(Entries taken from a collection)
↓↓↓
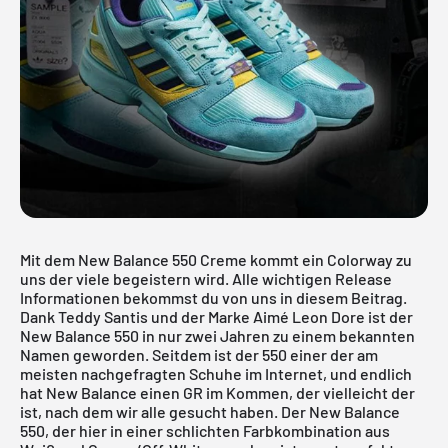
Mit dem New Balance 550 Creme kommt ein Colorway zu
uns der viele begeistern wird. Alle wichtigen Release
Informationen bekommst du von uns in diesem Beitrag.
Dank Teddy Santis und der Marke Aimé Leon Dore ist der
New Balance 550 in nur zwei Jahren zu einem bekannten
Namen geworden. Seitdem ist der 550 einer der am
meisten nachgefragten Schuhe im Internet, und endlich
hat New Balance einen GR im Kommen, der vielleicht der
ist, nach dem wir alle gesucht haben. Der New Balance
550, der hier in einer schlichten Farbkombination aus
↑↑↑
* **What you should do**:
Given the data above, transcribe exactly the lines from the one containing "New Balance 550 in" down to the one containing "ist, nach dem", and no others.

* **Solved problem**:
New Balance 550 in nur zwei Jahren zu einem bekannten
Namen geworden. Seitdem ist der 550 einer der am
meisten nachgefragten Schuhe im Internet, und endlich
hat New Balance einen GR im Kommen, der vielleicht der
ist, nach dem wir alle gesucht haben. Der New Balance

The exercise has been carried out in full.